At Earth Hour, the lights went down at Massey Hall, and into the darkness came Nick Cave, the magnetic vampire-man and wilder person's Leonard Cohen. The members of his band the Bad Seeds plunked sparsely at an organ, tapped lightly at the drum kit and blew a flute. "The tree don't care what the little bird sings," sang Cave, all poetry, forehead, shiny black suit and shinier black hair. The song, the lead track off the brilliant new album Push the Sky Away, was tense, dub-like and rising – a scene-setter for the concert of dynamic crash and blues that followed. "We know who you are," the swaying chorus went, "and we know where you live." Nobody flinched, and nothing moved an inch.
A night earlier, backstage at one of the many shows happening around the city during Canadian Music Week, a musician was despairing on the state of the blues. I agreed, saying that the last blues album of much consequence was 2010's I'm New Here, a modern record of words and beautifully frightening moods from the late Gil Scott-Heron. Cave chose to play that album as the warm-up music preceding his Massey show. Listening to it, and then witnessing the performance by Cave and the Bad Seeds which followed, it struck me that, yes, possibly the blues as we know them are dying. But new-style bluesmen and blues women – Cave, Gord Downie, Eddie Vedder, Lucinda Williams, Patti Smith, Eminem and Mos Def, to name a few – still work and live, and that perhaps that is all that really matters.
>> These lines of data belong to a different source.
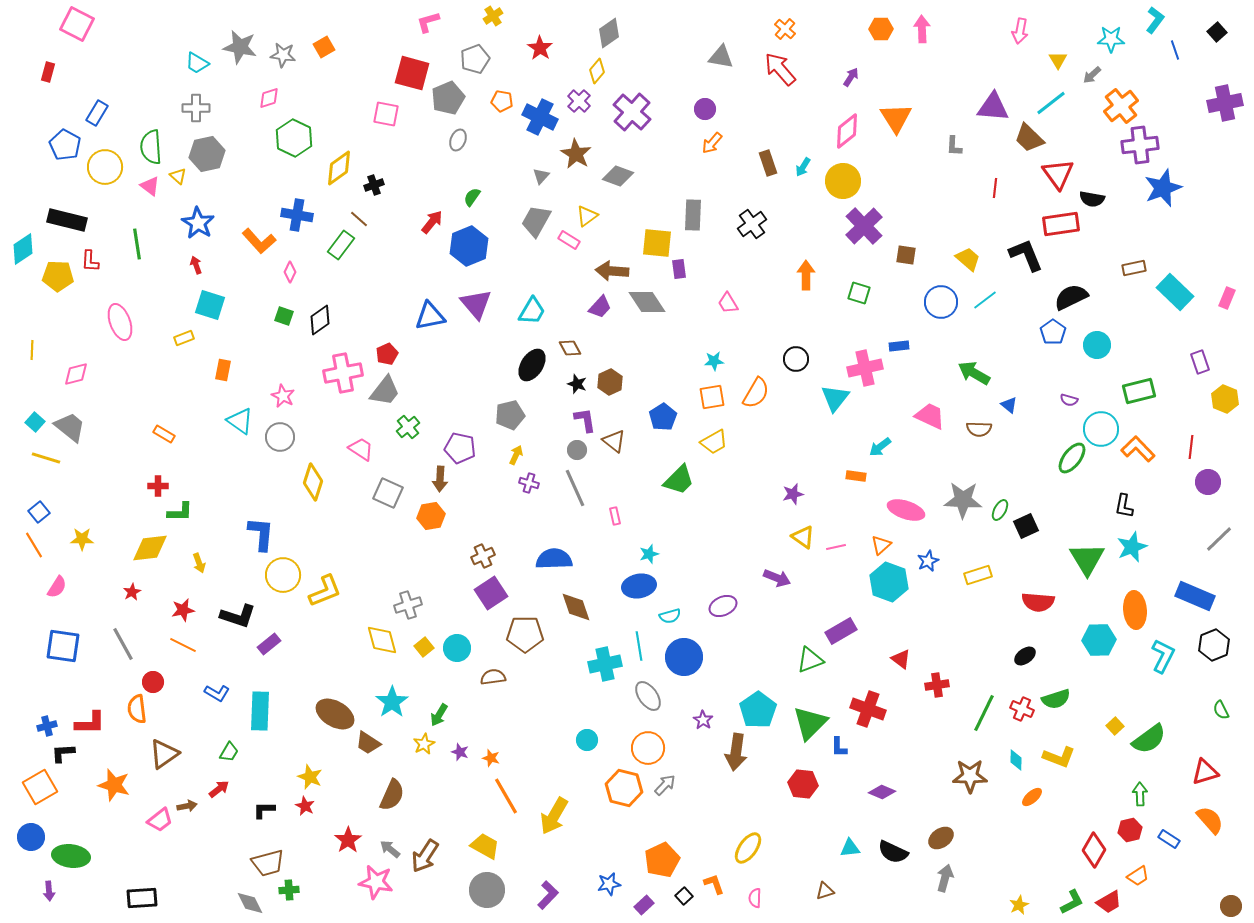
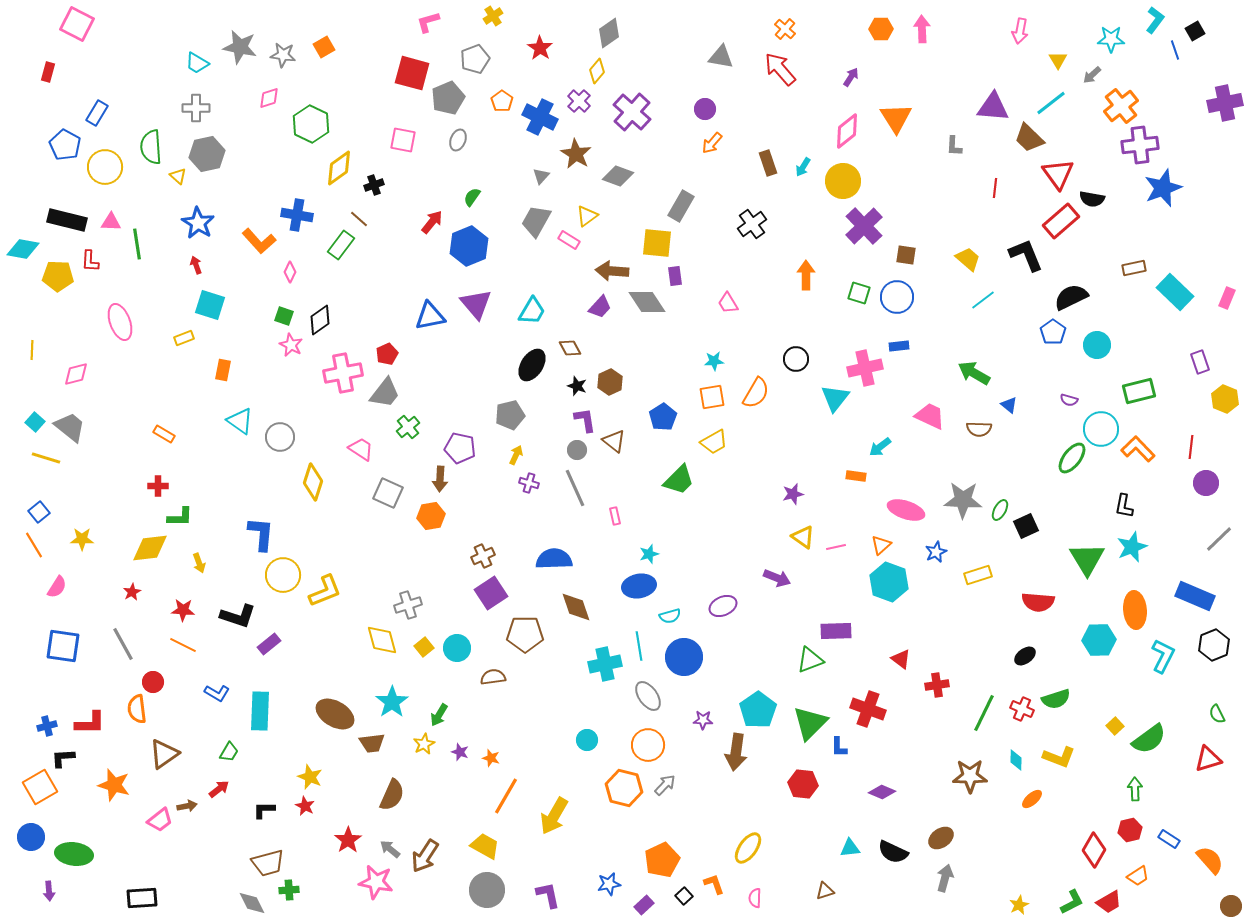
black square at (1217, 32): moved 22 px left, 1 px up; rotated 12 degrees clockwise
orange pentagon at (502, 101): rotated 25 degrees clockwise
pink square at (386, 114): moved 17 px right, 26 px down
green hexagon at (294, 138): moved 17 px right, 14 px up
pink triangle at (150, 186): moved 39 px left, 36 px down; rotated 35 degrees counterclockwise
gray rectangle at (693, 215): moved 12 px left, 9 px up; rotated 28 degrees clockwise
red rectangle at (1061, 224): moved 3 px up; rotated 33 degrees counterclockwise
cyan diamond at (23, 249): rotated 44 degrees clockwise
purple rectangle at (679, 269): moved 4 px left, 7 px down
cyan line at (985, 300): moved 2 px left
blue circle at (941, 302): moved 44 px left, 5 px up
black star at (577, 384): moved 2 px down
gray trapezoid at (385, 391): moved 2 px down
pink star at (283, 396): moved 8 px right, 51 px up
purple circle at (1208, 482): moved 2 px left, 1 px down
green L-shape at (180, 512): moved 5 px down
blue star at (928, 561): moved 8 px right, 9 px up
red star at (183, 610): rotated 15 degrees clockwise
purple rectangle at (841, 631): moved 5 px left; rotated 28 degrees clockwise
green semicircle at (1221, 710): moved 4 px left, 4 px down
purple star at (703, 720): rotated 30 degrees counterclockwise
brown trapezoid at (368, 743): moved 4 px right; rotated 40 degrees counterclockwise
orange circle at (648, 748): moved 3 px up
black L-shape at (63, 753): moved 5 px down
red triangle at (1205, 772): moved 3 px right, 13 px up
green arrow at (1140, 794): moved 5 px left, 5 px up
orange line at (506, 796): rotated 60 degrees clockwise
orange ellipse at (1032, 797): moved 2 px down
orange semicircle at (1210, 820): moved 40 px down
green ellipse at (71, 856): moved 3 px right, 2 px up
purple L-shape at (548, 895): rotated 56 degrees counterclockwise
gray diamond at (250, 903): moved 2 px right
The sold-out Massey concert hit its highest crescendo early – Jubilee Street, helped by local strings players (led by Owen Pallett) and a youth choir from Rose Avenue Public School. "A ten-ton catastrophe on a 60-pound chain," the low-voiced Cave sang, perfectly descriptive of what was going down, against the moody score behind him. The piece took its time, like a patient villain, and then got awfully big. A standing ovation followed – a bravo moment.
Higgs Boson Blues was a slow-moving question and vibration, about Robert Johnson, Miley Cyrus, Lucifer and killer-grooves, and who got the better of the deals. Cave asked if we could feel his heart beat. Speaking for myself (but I think for others too), I answered in the affirmative. I couldn't feel my legs beneath me, but, yes, I could feel the heart beat of Cave and his Seeds.
Cave sensibly sent the choir away – "see ya kids, thank you" – for Jack the Ripper, a livid thing from 1992. Deanna, from 1988's Tender Prey, mashed up post-punk, glam and reedy-organ retro garage-rock. Main-set closer Stagger Lee, a murderous Mississippi folk song concerning a barroom and buckets of blood, stalked potently and feverishly.
A two-song encore included Push the Sky Away, a swaying, organ-drenched anthem about perseverance and keeping one's limits at arm's length. Closer Tupelo was crazed and tense, with lines on storms, sandmen and a king born in Mississippi.
Cave, once described as "the bastard offspring of Elvis and Dracula," was deep into character. Then he left, as the lights came up. The blues live on, preached in a contemporary and very dark way.
Nick Cave & the Bad Seeds play Vancouver's Vogue Theatre, April 6.